In February 2013, Anderson and another member of the dig team, Mark Armitage, a part-time employee at California State University, Northridge, (CSUN) published their discovery in the journal  Acta Histochemica . A few days afterward, CSUN dismissed Armitage from his job in the microscope lab, claiming it had inadequate funding to continue his position.

This isn’t the first time scientists have found soft tissue inside a dinosaur fossil. In 2005, North Carolina State University researcher Mary Schweitzer famously reported her discovery of “transparent, flexible, hollow blood vessels” inside a Tyrannosaurus rex leg bone. Others have found soft tissue inside fossils from a mosasaur (an extinct marine reptile), a Brachylophosaurus (a duck-billed dinosaur), and a Tarbosaurus (a theropod).

Soft tissue has also emerged from triceratops bones, but Anderson and Armitage were the first to report the discovery of soft tissue within a triceratops horn—a structure presumably less likely than bone to preserve original tissue over a long period.

“These are real dinosaur tissues, loaded with real dinosaur cells,” Anderson said. “How is it they were preserved?” He believes the preservation of soft tissue challenges the assumption that the fossil is at least 65 million years old.
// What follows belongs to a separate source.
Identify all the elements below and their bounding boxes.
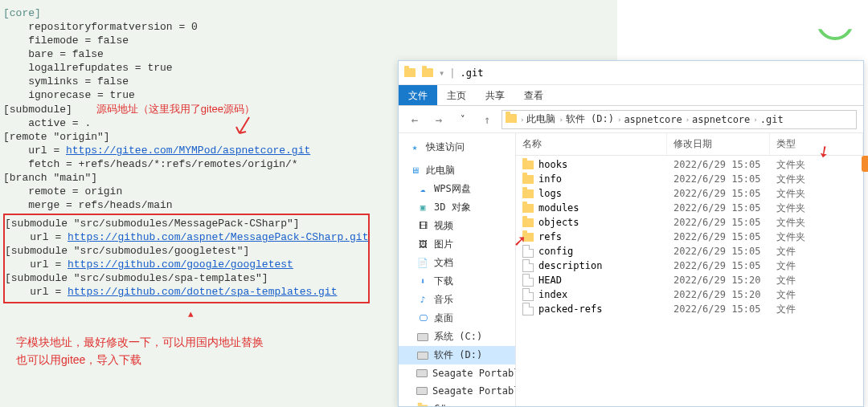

According to the evolutionary timescale, triceratops lived at the end of the Cretaceous Period, which would have spanned 65 to 145 million years ago. “We have biological evidence that it’s not 65 million years,” Anderson said of his discovery.

Other scientists have recognized the quandary created by soft dinosaur tissue. In 2008, some researchers attempted to solve the problem by suggesting the soft tissue was not part of the original dinosaur, but a later “biofilm” formed by bacteria.

Anderson and Armitage explained in their paper why they thought the biofilm theory broke down on consideration. It is unclear, they wrote, “how such biofilm structures could themselves survive the ravages of time, as once produced other microorganisms could begin to digest even these.”

Last year, Schweitzer, who discovered the T. Rex tissue, co-authored a paper in  Proceedings of the Royal Society B suggesting the iron in hemoglobin molecules played a role in preserving the tissue for millions of years by producing a chemical effect similar to formaldehyde. Other than that, the paper admitted, “the persistence of original soft tissues in Mesozoic fossil bone is not explained by current chemical degradation models.”

As a test of the theory, Schweitzer submerged ostrich blood vessels in hemoglobin, and found it preserved them for more than two years.

Anderson says extrapolating a two-year laboratory study to 60 or 80 million years of deep time leaves “a lot of questions” unanswered. He remains unconvinced soft tissues could survive so much longer than the dinosaurs that produced them.